Headquartered in Paris, France, the International Court for Aviation and Space Arbitration (ICASA) was established in 1994 and is, to date, the only such organization that specializes in this area. When it was initially formed, 17 countries joined the organization. Membership “is open to any individual, company or entity, whatever its nationality may be, such as corporations, Societies, trade organizations, state and government authorities and public or private entities engaged in any activities whatsoever that is directly or indirectly related to the aviation and space sectors.” Such a liberal membership policy makes the ICASA an ideal forum for space dispute resolution. The ICASA focuses solely on air and space issues and its arbitrators specialize in space and aviation law and space issues.
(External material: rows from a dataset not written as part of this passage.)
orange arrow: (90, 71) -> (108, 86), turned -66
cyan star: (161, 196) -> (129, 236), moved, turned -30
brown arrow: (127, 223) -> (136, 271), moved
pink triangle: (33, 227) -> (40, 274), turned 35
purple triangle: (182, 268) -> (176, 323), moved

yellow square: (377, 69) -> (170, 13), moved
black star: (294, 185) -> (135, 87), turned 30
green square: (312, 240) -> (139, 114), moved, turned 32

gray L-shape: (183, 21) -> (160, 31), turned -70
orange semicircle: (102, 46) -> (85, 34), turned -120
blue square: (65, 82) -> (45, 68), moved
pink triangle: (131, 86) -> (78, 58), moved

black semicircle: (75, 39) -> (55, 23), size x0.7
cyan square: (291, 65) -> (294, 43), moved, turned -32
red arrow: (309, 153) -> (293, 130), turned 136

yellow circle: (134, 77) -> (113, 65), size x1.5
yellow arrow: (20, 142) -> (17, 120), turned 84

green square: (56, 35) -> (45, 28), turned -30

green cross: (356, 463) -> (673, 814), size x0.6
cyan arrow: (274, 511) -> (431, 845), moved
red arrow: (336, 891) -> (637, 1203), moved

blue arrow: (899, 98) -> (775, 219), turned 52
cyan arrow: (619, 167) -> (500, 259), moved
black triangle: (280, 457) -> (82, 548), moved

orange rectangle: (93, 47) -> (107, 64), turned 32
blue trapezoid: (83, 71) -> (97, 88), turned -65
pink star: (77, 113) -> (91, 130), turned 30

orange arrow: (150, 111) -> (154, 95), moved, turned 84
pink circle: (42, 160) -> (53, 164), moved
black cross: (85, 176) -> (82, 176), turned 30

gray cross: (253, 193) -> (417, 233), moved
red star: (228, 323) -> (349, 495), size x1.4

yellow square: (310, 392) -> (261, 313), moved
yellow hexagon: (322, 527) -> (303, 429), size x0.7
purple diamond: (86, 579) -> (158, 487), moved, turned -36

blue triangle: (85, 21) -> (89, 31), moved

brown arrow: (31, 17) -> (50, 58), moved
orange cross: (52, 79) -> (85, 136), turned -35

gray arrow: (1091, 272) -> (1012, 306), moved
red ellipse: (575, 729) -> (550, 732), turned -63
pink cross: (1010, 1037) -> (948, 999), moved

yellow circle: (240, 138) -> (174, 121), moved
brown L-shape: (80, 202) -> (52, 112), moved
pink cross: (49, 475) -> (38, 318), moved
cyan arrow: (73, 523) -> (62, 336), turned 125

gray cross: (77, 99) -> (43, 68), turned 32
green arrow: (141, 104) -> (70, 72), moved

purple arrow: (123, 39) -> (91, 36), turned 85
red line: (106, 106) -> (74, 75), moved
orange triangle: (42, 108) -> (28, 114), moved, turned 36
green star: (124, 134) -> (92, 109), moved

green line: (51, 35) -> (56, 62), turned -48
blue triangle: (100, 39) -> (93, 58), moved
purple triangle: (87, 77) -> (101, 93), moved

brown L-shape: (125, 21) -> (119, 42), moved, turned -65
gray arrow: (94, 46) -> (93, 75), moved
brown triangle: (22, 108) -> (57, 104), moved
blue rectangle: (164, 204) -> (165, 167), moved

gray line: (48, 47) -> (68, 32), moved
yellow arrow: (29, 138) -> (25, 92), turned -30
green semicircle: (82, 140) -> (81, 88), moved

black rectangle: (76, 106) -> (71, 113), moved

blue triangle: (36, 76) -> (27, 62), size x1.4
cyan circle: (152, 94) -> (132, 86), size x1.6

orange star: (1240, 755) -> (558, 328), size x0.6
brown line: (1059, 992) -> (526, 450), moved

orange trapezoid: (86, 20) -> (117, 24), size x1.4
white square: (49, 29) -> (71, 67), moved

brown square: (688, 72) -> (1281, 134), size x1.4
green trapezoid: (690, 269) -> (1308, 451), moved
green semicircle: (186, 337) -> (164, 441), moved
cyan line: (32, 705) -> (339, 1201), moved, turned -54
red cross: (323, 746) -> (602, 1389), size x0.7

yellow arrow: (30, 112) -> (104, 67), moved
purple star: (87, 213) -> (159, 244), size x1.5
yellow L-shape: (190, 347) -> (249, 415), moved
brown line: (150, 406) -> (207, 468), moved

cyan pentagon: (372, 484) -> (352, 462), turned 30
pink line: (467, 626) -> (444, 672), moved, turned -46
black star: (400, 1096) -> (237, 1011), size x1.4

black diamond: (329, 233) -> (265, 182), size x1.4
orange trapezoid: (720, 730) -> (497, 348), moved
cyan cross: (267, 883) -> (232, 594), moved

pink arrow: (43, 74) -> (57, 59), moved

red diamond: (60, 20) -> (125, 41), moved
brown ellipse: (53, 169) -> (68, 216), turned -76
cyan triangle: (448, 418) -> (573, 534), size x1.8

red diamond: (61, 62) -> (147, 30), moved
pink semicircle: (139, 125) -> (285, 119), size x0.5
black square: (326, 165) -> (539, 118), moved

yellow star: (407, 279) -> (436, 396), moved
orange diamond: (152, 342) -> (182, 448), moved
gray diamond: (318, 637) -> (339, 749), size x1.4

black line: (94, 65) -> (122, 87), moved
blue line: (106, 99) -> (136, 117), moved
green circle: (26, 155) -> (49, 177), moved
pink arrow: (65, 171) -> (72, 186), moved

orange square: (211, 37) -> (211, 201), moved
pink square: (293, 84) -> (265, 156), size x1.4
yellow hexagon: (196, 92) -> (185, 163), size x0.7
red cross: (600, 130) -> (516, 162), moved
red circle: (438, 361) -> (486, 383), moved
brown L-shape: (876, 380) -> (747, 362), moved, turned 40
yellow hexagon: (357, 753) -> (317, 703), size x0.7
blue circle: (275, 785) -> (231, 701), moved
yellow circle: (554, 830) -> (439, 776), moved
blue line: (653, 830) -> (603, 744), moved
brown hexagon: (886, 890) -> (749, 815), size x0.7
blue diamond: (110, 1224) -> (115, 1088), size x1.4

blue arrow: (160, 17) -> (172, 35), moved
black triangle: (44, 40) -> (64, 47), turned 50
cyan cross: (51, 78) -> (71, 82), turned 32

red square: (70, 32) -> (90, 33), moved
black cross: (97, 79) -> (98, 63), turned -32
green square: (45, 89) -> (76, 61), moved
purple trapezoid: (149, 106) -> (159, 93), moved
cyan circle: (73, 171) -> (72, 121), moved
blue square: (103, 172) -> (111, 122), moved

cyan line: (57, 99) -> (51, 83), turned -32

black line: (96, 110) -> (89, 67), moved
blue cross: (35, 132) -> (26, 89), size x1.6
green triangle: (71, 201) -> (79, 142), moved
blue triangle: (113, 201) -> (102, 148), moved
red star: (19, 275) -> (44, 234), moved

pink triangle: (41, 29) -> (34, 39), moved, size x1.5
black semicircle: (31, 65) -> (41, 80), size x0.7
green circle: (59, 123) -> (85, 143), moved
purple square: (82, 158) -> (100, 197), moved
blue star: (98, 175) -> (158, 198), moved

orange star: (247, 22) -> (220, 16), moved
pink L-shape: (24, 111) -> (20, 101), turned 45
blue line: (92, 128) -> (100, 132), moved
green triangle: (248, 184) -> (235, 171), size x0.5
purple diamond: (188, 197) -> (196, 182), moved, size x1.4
Compared to traditional lawsuits, the ICASA is a low cost alternative and provides speedy interim decisions when necessary. Many international organizations, like the UN, have partially adopted French standards and the French language as a working language of their organization, and the ICASA is no different in this regard. ICASA follows the relatively low cost French arbitration cost system based on a time basis therefore ICASA arbitration costs are “lower than in lawsuits in the national courts of many countries or in certain other arbitration organs.” The ICASA also maintains records of pre-approved experts in most areas related to possible space disputes and has rules that allow the arbitrators to recommend such experts, if they are needed.
Parties embroiled in a space-related dispute may be irreparably harmed if immediate, interim relief is not granted. The ICASA recognizes this need and its rules provide for “an interim arbitration procedure which the parties may implement when they deem urgent provisional measures [are] necessary.” A more traditional arbitration scheme is also laid out in the rules, providing relief in much the same manner as other arbitration organizations, while providing for experts, as mentioned earlier.
The ICASA was set up to address “the specificity and complexity (rather than the volume) of disputes arising from air and space activities.” As companies such as Virgin Galactic, SpaceX, and others grow in revenue and volume it is likely that the ICASA will increase in importance and influence because of its unique current position as the only arbitration body specializing in aviation and space disputes. The existence of an organization such as the ICASA may also fuel the development of the commercial space industry because it provides some legal stability to an industry that inherently has no controlling legal doctrine or jurisdiction.